• [Exercise details]: In the records below, find the line with "Generic, Branded Export (77, 1599)" and the line with "Non Sterile (54, 768)"; return exactly those lines and every line between them.

• [Source data]:
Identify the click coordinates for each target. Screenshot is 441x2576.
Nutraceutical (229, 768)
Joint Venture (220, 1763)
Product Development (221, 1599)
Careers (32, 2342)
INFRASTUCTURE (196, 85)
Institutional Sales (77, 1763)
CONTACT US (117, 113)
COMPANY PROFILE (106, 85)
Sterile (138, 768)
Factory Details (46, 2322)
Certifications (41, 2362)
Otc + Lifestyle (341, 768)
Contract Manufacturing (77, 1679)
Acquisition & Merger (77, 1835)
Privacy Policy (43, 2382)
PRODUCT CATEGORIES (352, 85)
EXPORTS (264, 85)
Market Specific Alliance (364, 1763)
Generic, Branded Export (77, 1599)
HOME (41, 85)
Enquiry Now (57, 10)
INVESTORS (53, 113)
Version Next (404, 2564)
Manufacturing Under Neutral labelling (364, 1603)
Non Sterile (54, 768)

--

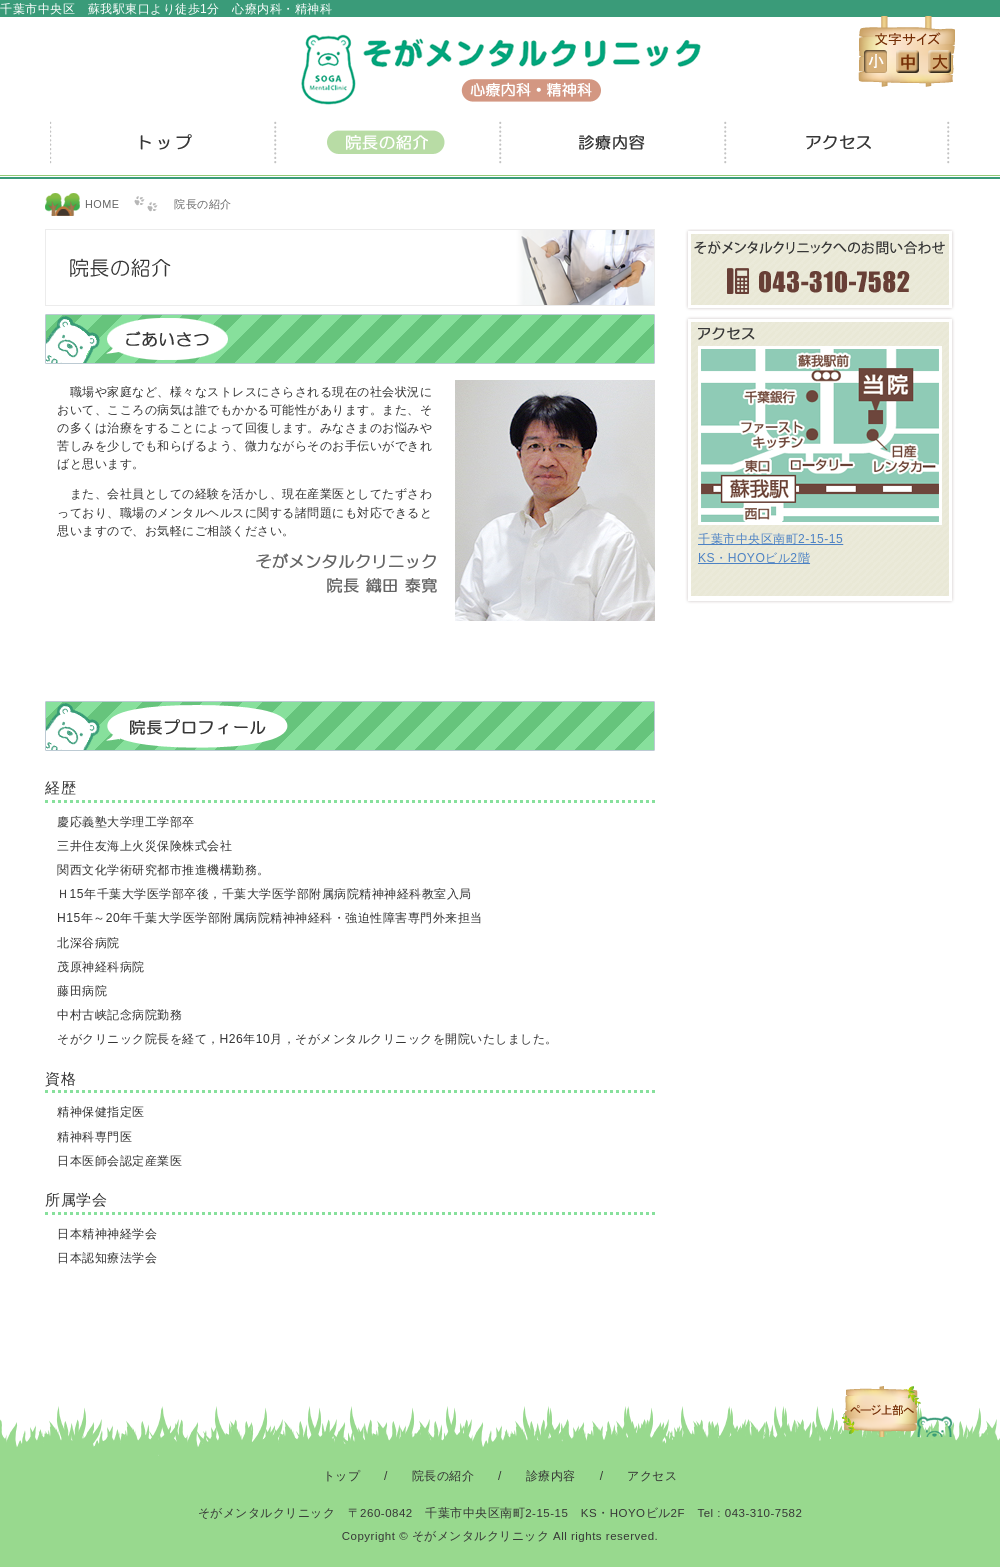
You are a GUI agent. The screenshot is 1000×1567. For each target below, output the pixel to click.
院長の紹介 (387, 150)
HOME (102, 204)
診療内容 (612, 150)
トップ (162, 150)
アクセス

---

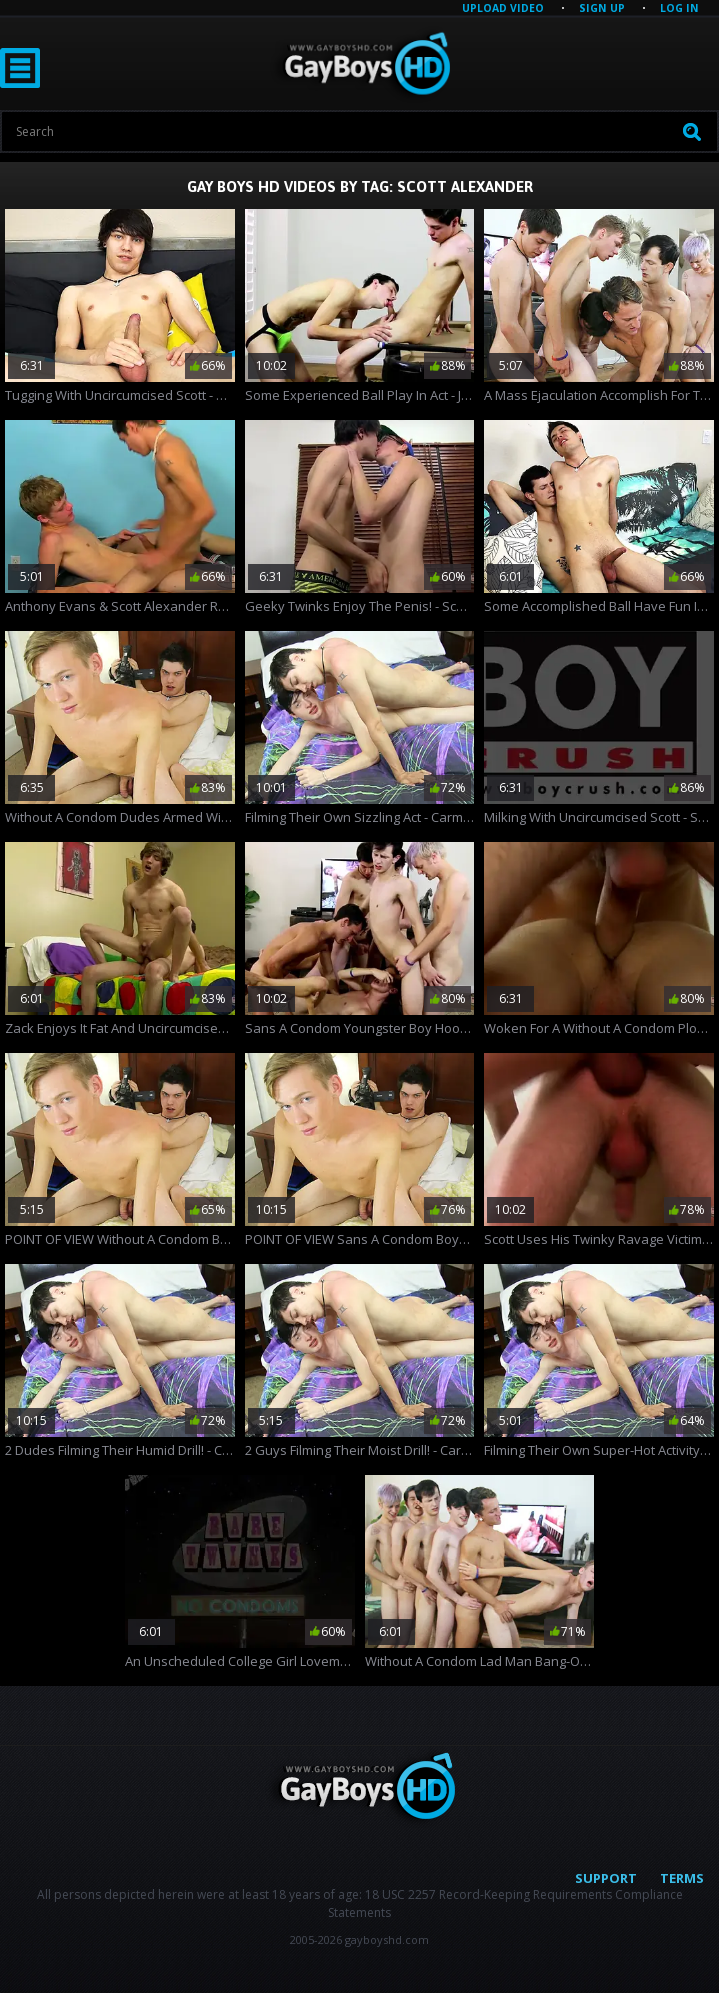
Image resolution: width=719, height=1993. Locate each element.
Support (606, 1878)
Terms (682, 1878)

• [Finished task]:
Generic, Branded Export (77, 1599)
HOME (41, 85)
Enquiry Now (57, 10)
INVESTORS (53, 113)
Version Next (404, 2564)
Manufacturing Under Neutral labelling (364, 1603)
Non Sterile (54, 768)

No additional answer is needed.